Slovakia: Jana Cvikova

My mother used to tell me: 'A nice, tender and sensitive girl is pleasant and everybody is fond of her!' My response today: 'I will see you further first.'

— Jana Cvikova

Founded by Jana Civikova in 1993, the feminist organization Aspekt was the first to introduce feminist issues in Slovakia. Starting as a cultural journal, its spectrum widened into publishing, a feminist library, lectures, and workshops. Jana now concentrates on a feminist anthology and on Equal, an educational cooperation program on gender roles, stereotypes, and gender sensitive pedagogy. Workshops for teachers are being prepared and Aspekt is starting a three-year pilot project in a primary school.

Having left her original profession, she feels like an expert in everything and nothing. Jana Civikova (42) has not made use of her doctorate in literature for the last 12 years. The founder of the feminist organization Aspekt sits on a wooden conference table thinking how the mission of introducing feminism in Slovakia changed her life, wondering how a forerunner like Aspekt could be counted as a fringe group. During her student days, Jana Civikova was introduced to the famous book "Der kleine Unterschied und seine grossen Folgen" (The Little Difference and the Consequences) by Alice Schwarzer, and it took her quite a while to realize that everything that she had felt and all that had made her angry in the world was feminist. And ironically, that was after she got married. Living with her husband and her daughter (15), two dogs, tortoises, a chameleon, and Australian lizards in a 64-square meter apartment on the outskirts of the Slovakian capital Bratislava convinced Jana that irony helps her family survive in an environment so contrary to their moral ideals.
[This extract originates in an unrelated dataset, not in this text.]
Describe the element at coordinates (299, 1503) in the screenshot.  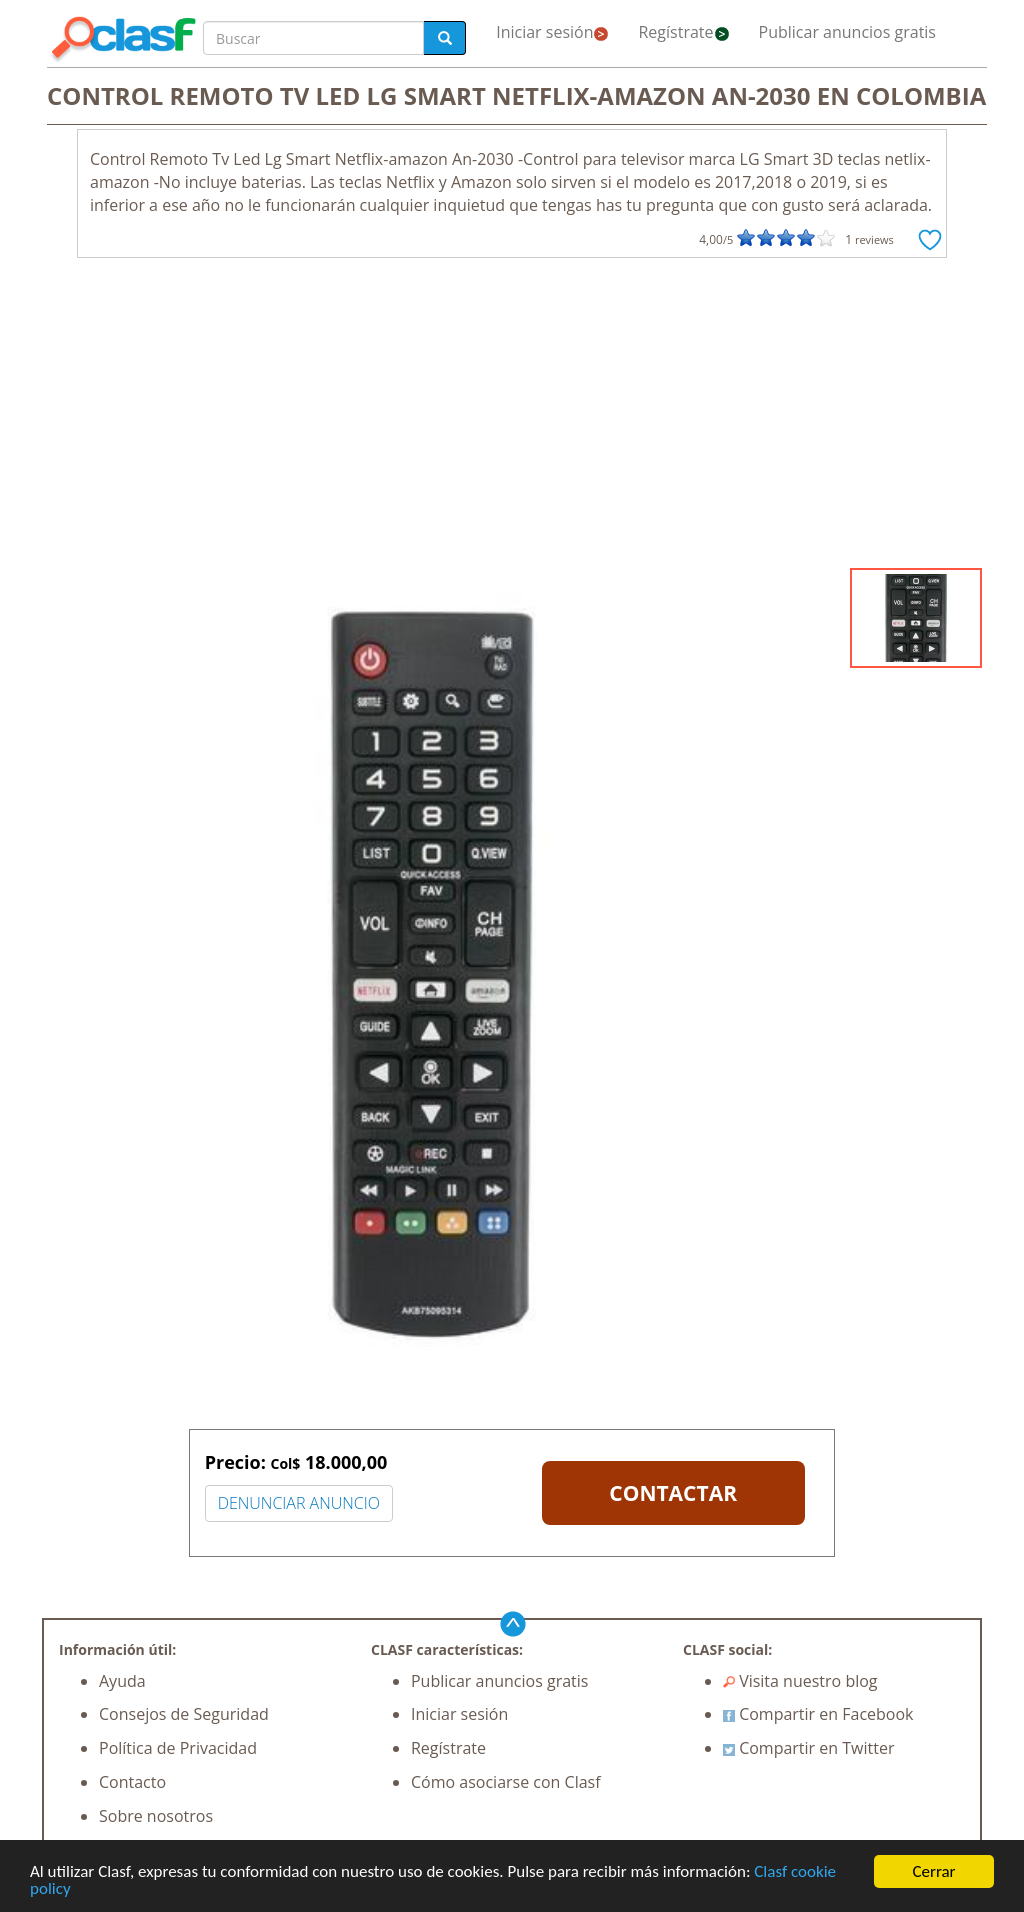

Aspekt basically consists of only two women, Jana and her business partner. Jana Civikova stresses the importance of their partnership: "If one of us died, the other one would not be able to keep Aspekt alive." Sadly, there is no successor. And yet it is understandable, she says. What younger woman would like to take the responsibility, to fight and struggle like Jana and her partner have done for so many years? She does not complain. She is just worried about the fact that they are misunderstood. "We are treated like lunatics but we are not – it is all about surviving." When Jana and her partner are working like crazy these days it shows how extremely suitable the combination of a former Communist Pioneer and a Catholic is: "It makes a perfect workaholic team."